On Sun, 28 May 2000, David Francis wrote:

> Hello,
> 
> I have just set up a new web server with two drives each configured with 
> four identical partitions. The three "non-swap" partitions are all set up 
> as RAID level 1 mirrors. Everything is up and running fine.
> 
> md0 = /
> md1 = /home
> md2 = /usr
> 
> I physically removed each of the drives at different times and was very 
> happy to see that each one booted and ran fine individually. This was my 
> goal. I like this apparent level of fault tolerance. However, I am 
> concerned about the performance hit.
> 
Take a look at http://www.icon.fi/~mak/ there is a readbalance patch
which should increase the performance. Reading from a raid 1 should
always be faster, so this is good for /usr and /. Writting can be slightly
slower.

> After doing more reading and lurking on this maillist, I'm starting to get 
> the idea that having the /root or /boot partition on a RAID is not 
> advisable.

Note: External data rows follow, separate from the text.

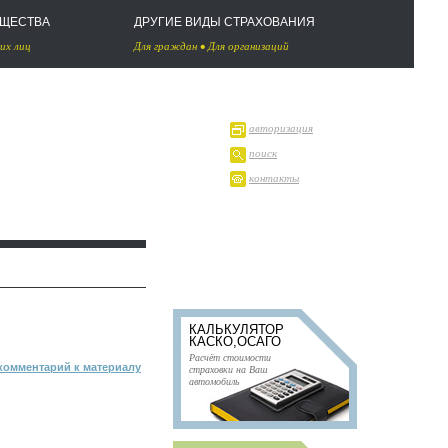
УЩЕСТВА
ДРУГИЕ ВИДЫ СТРАХОВАНИЯ
их лиц
Для граждан
•
Для организаций
авторизация
поиск
контакты
КАЛЬКУЛЯТОР
КАСКО,ОСАГО
Расчёт стоимости
комментарий к материалу
страховки на Ваш
автомобиль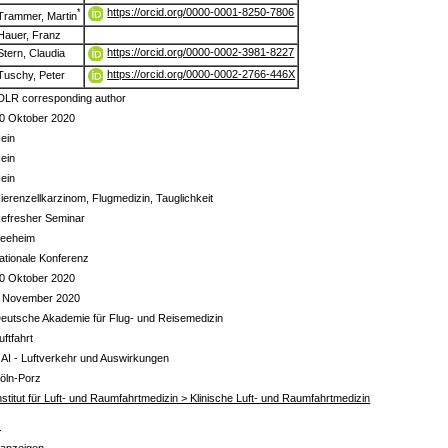
https://orcid.org/0000-0001-8250-7806
*
Trammer, Martin
Hauer, Franz
https://orcid.org/0000-0002-3981-8227
Stern, Claudia
https://orcid.org/0000-0002-2766-446X
Tuschy, Peter
DLR corresponding author
0 Oktober 2020
ein
ein
ein
ierenzellkarzinom, Flugmedizin, Tauglichkeit
efresher Seminar
eeheim
ationale Konferenz
0 Oktober 2020
 November 2020
eutsche Akademie für Flug- und Reisemedizin
uftfahrt
 AI - Luftverkehr und Auswirkungen
öln-Porz
nstitut für Luft- und Raumfahrtmedizin > Klinische Luft- und Raumfahrtmedizin
s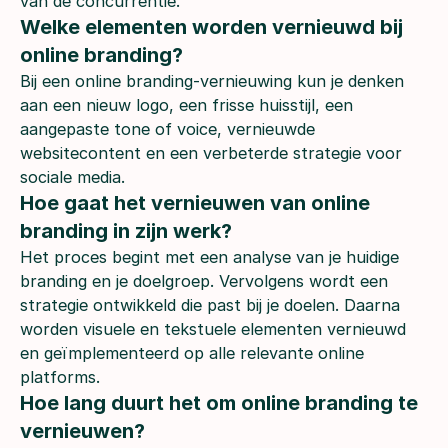
van de concurrentie.
Welke elementen worden vernieuwd bij 
online branding?
Bij een online branding-vernieuwing kun je denken
aan een nieuw logo, een frisse huisstijl, een
aangepaste tone of voice, vernieuwde
websitecontent en een verbeterde strategie voor
sociale media.
Hoe gaat het vernieuwen van online 
branding in zijn werk?        
Het proces begint met een analyse van je huidige
branding en je doelgroep. Vervolgens wordt een
strategie ontwikkeld die past bij je doelen. Daarna
worden visuele en tekstuele elementen vernieuwd
en geïmplementeerd op alle relevante online
platforms.
Hoe lang duurt het om online branding te 
vernieuwen?        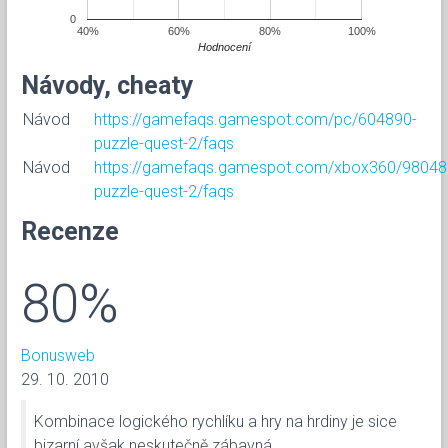
0
40%
60%
80%
100%
Hodnocení
Návody, cheaty
Návod
https://gamefaqs.gamespot.com/pc/604890-
puzzle-quest-2/faqs
Návod
https://gamefaqs.gamespot.com/xbox360/98048
puzzle-quest-2/faqs
Recenze
80%
Bonusweb
29. 10. 2010
Kombinace logického rychlíku a hry na hrdiny je sice
bizarní avšak neskutečně zábavná.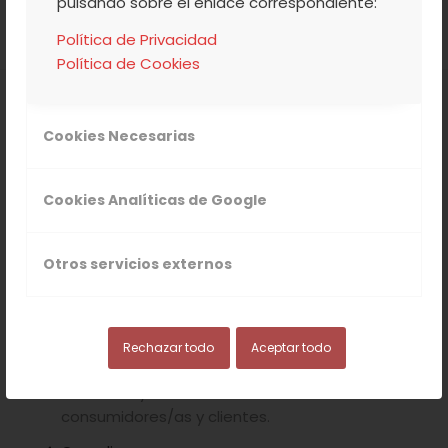
pulsando sobre el enlace correspondiente:
Política de Privacidad
Política de Cookies
Cookies Necesarias
Para alcanzar este objetivo,
la
Agrupación de Cooperativas
y
Cookies Analíticas de Google
las
cooperativas del grupo
se han
comprometido a:
Otros servicios externos
Investigación y análisis
Realizar con carácter regular una actividad
de investigación y de análisis para adecuar
Rechazar todo
Aceptar todo
productos y servicio a los cambios de
demanda y ofrecer valor a los
consumidores/as y clientes.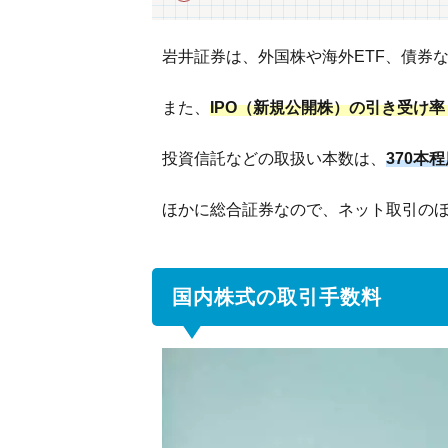
クテ
ィブ
コー
岩井証券は、外国株や海外ETF、債券
ス）
また、
IPO（新規公開株）の引き受け
2.3
1か
投資信託などの取扱い本数は、
370本
月定
額プ
ほかに総合証券なので、ネット取引の
ラン
（マ
ンス
リー
国内株式の取引手数料
コー
ス）
2.4
高額
取引
を何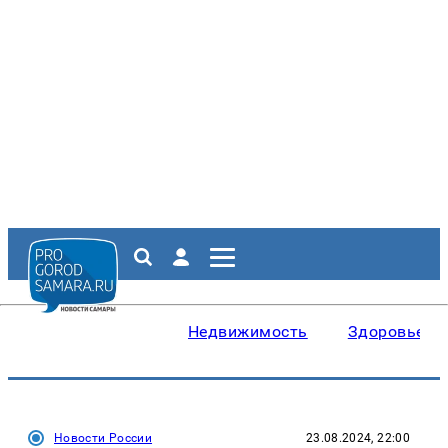
Недвижимость
Здоровье
Новости России
23.08.2024, 22:00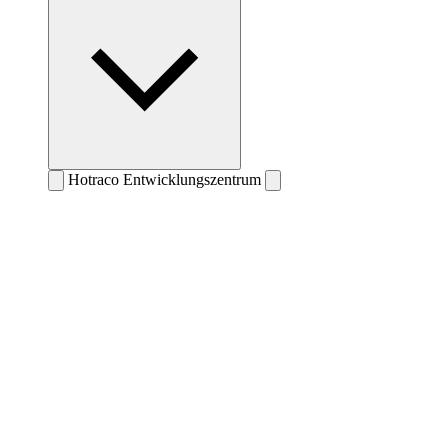
Hotraco Entwicklungszentrum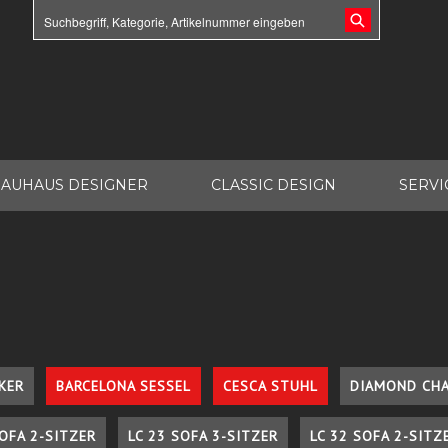
AUHAUS DESIGNER
CLASSIC DESIGN
SERVI
KER
BARCELONA SESSEL
CESCA STUHL
DIAMOND CHA
SOFA 2-SITZER
LC 23 SOFA 3-SITZER
LC 32 SOFA 2-SITZ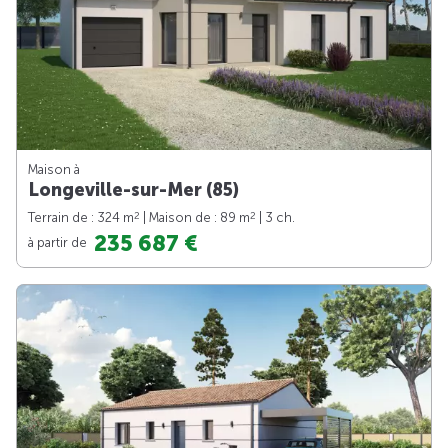
Maison à
Longeville-sur-Mer (85)
2
2
Terrain de : 324 m
| Maison de : 89 m
| 3 ch.
235 687 €
à partir de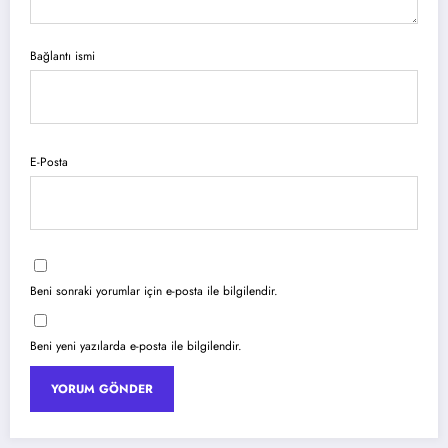
Bağlantı ismi
E-Posta
Beni sonraki yorumlar için e-posta ile bilgilendir.
Beni yeni yazılarda e-posta ile bilgilendir.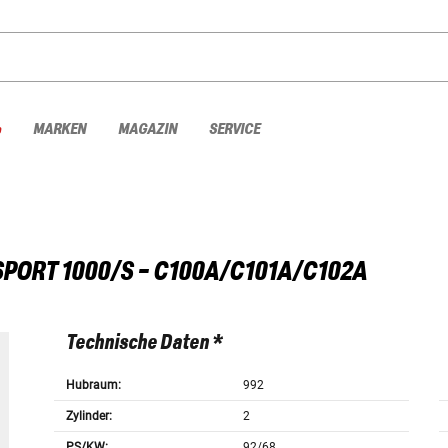
%
MARKEN
MAGAZIN
SERVICE
SPORT 1000/S - C100A/C101A/C102A
Technische Daten *
Hubraum:
992
Zylinder:
2
PS/KW:
92/68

Some older FAQs say that you can't upgrade the kernel with this 
> configuration. Is that still true? I would like to understand better why 
> this not an advisable configuration.
> 
To me this is a very advisable configuration. It gives you fault tolerance
and more speed. In the days where there was no autodetection it was more
complicated to have a root raid. Upgrading the kernel is also no problem,
just make shure that the kernel contains the raid patches.